Once again, the U.S. declined to participate in the charade. Our clarity was, apparently, confusing. “If it walks like a duck and talks like duck, it’s a duck,” American climate negotiator Harlan Watson told the other delegates when they tried to lure him into a new round of talks. That was too much for foreign delegates. “I don’t understand your reference to a duck. What about this document is like a duck?” one reportedly asked.
Maybe if Watson has tap danced around the truth a bit, said something such as “we’ll sign the agreement as long as we don’t have to abide by it,” the Europeans would have understood. Sort of like what Bill Clinton did while president. “Keep in mind, I supported Kyoto,” Clinton told the conference on its final day.
Indeed, he supported it so strongly that he signed it, then slipped it into his desk. He never bothered to submit the treaty to the Senate, where it would certainly have been voted down resoundingly. Still, the disingenuous Clinton is an international hero, while the honest Bush is a pariah.
You see, to global elites, Kyoto is like a lousy Christmas gift: It’s the thought that counts. “It was signed up to by every single nation on earth, and if America now tries to walk away ... I think this is not just an environmental issue, it’s an issue of transatlantic global foreign policy.”
British Environment Minister Michael Meacher said back in 2001.
Today, though, Meacher’s boss has come around to the American view. “I would say probably I’m changing my thinking about this in the past two or three years,” Prime Minister Tony Blair announced at the Clinton Global Initiative in September. “I don’t think people are going, at least in the short term, to start negotiating another major treaty like Kyoto.”
He’s right. World leaders may be happy to attend global gabfests and preen for the cameras, but no country is going to willingly cut its economic growth to deal with the supposed threat of global warming. Host nation Canada is the perfect example. By 2012, our northern neighbor has promised to cut CO2 emissions to 6 percent below 1990 levels.

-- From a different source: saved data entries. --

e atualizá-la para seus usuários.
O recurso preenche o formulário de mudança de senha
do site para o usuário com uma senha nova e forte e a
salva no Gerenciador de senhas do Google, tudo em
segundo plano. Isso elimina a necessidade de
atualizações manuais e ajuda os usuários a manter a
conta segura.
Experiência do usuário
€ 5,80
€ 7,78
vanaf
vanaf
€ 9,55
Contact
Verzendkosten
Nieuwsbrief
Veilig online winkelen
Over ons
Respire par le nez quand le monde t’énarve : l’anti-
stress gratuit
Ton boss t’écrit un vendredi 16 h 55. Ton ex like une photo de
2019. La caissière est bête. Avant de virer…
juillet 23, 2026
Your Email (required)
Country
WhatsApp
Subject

However, its own government admits “Canada’s emissions in 2003 were about 24 percent above 1990 levels.” An “A” for the effort though, eh?

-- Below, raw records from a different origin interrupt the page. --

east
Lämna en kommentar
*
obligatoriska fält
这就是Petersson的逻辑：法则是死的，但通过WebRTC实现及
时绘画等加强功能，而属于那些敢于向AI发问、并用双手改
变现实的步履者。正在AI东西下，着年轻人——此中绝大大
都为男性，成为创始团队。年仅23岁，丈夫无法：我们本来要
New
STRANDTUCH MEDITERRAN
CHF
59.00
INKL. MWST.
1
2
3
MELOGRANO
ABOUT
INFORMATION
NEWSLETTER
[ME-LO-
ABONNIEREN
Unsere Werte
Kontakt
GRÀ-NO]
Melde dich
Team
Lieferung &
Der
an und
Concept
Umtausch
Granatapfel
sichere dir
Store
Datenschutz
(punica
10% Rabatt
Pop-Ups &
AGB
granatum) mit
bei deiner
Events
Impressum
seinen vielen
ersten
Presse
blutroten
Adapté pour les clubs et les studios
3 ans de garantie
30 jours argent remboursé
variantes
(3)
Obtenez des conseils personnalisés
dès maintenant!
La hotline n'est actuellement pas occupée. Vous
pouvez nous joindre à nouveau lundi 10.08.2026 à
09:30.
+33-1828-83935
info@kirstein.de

As Kyoto wheezes on, the United States is working to actually lower carbon dioxide emissions. Since 2000, the EPA says they’ve dropped .8 percent. We’re developing ways to bury carbon deep in the earth. Technology and good old-fashioned American ingenuity will provide the solution, if indeed there is a CO2 problem. We’d just better not expect to win any awards for our success, because this contest, too, is rigged.